Forma
Purpose or Promise
Forma is designed to prepare young people (ages 12–22) for a future shaped by rapid technological change by centering learning on uniquely human skills—agency, collaboration, creation, and real-world impact. The model addresses a core challenge facing schools today: how to help learners thrive in an AI-rich world without reducing learning to content consumption or test performance. Forma organizes learning around community-connected projects, intensive coaching relationships, and a living curriculum that adapts to each learner’s development.
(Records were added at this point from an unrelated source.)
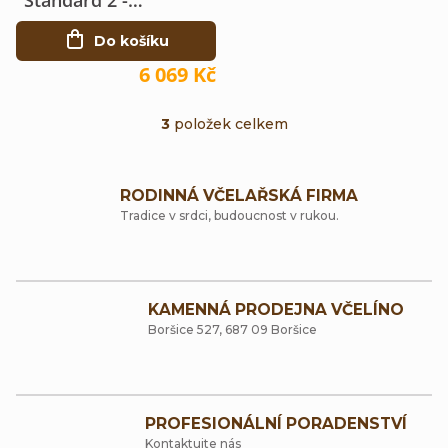
rámkový, manuální
Do košíku
6 069 Kč
3
položek celkem
O
v
RODINNÁ VČELAŘSKÁ FIRMA
l
Tradice v srdci, budoucnost v rukou.
á
d
a
KAMENNÁ PRODEJNA VČELÍNO
Boršice 527, 687 09 Boršice
c
í
p
PROFESIONÁLNÍ PORADENSTVÍ
r
Kontaktujte nás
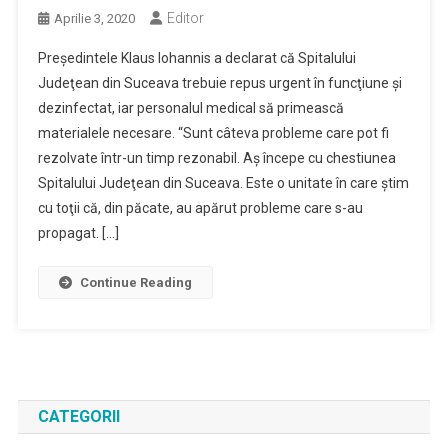
Editor
Aprilie 3, 2020
Preşedintele Klaus Iohannis a declarat că Spitalului
Judeţean din Suceava trebuie repus urgent în funcţiune şi
dezinfectat, iar personalul medical să primească
materialele necesare. “Sunt câteva probleme care pot fi
rezolvate într-un timp rezonabil. Aş începe cu chestiunea
Spitalului Judeţean din Suceava. Este o unitate în care ştim
cu toţii că, din păcate, au apărut probleme care s-au
propagat. […]
Continue Reading
CATEGORII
Assessment is treated as a continuous learning process rather than a retrospective judgment, helping students navigate their growth with clarity and confidence.
What makes Forma distinctive is its integration of developmental science, project-based learning, and ambient AI to support deeply personalized learning pathways at scale.
Key Measurable Outcomes
Forma defines success through a developmental Portrait of a Future-Ready Graduate, measured across age bands (11–14, 15–18, 19–22) and four competency domains.
Learning Environment
Learning at Forma is organized into 8-week sprints built around community-connected projects that students co-design with Formation Coaches and AI-supported tools. Rather than progressing through fixed courses, students pursue personalized projects that serve as the vehicle for building academic knowledge and human skills. Content is treated as a medium for skill development, with targeted seminars (“dives”) in literacy, math, science, technology, and the arts offered in response to project needs. Learning happens both on campus and off—through internships, apprenticeships, community partnerships, and applied work—reflecting Forma’s emphasis on real-world relevance.
Students are grouped into coaching pods that provide daily relationship-building and academic support. Within these pods, learners plan their work, reflect on challenges, and receive feedback from peers, coaches, and community partners. Schedules are flexible and responsive, combining deep work blocks, design studio time, seminars, and optional experiences. Assessment is embedded in daily practice: students regularly reflect on their growth, revise their work, and use feedback to make informed decisions about next steps. FormaAI and FormaGPS aggregate evidence from projects, coaching conversations, peer feedback, and self-reflection to help learners understand where they are and where they want to go.
Adults at Forma operate in redesigned roles that emphasize coaching, design, and partnership. Formation Coaches stay with small groups of students over multiple years, acting as mentors and architects of learning experiences rather than content deliverers.
Additional roles—Learning Experience Designers, Data Analysts, Forma Experts, and Near-Peer Coaches—support high-quality projects and personalized pathways. A day in the life for a student might include a morning pod sync, extended studio time on a community project, a targeted seminar to build needed skills, and reflection informed by FormaGPS data. For adults, the day blends facilitation, coaching, project design, coordination with partners, and collaborative planning.
Student Journey
Time, Space, and Resources
Key artifacts
- Portrait of a Graduate & developmental rubric
- See other resources here, including:
- Assessment & navigation system
- Project & sprint structure: 8-week sprint model and project scope
- Sample schedule: “Leo’s (13) Student Schedule – 8 Week Learning Journey”
- Adult roles: Formation Coach profile and staffing overview
Conditions that would need to be true to bring this model to life
- Flexible scheduling and policy environments that support multi-week sprints, off-campus learning, and competency-based progression.
- Robust AI and data infrastructure, with strong safeguards for privacy, consent, and bias mitigation.
- Significant adult capacity-building in coaching, project design, developmental assessment, and AI-supported practice.
- Sustained community and workforce partnerships to enable authentic projects and expert involvement.
- Assessment and graduation systems that recognize portfolios, exhibitions, and demonstrated competencies alongside or in place of traditional credits.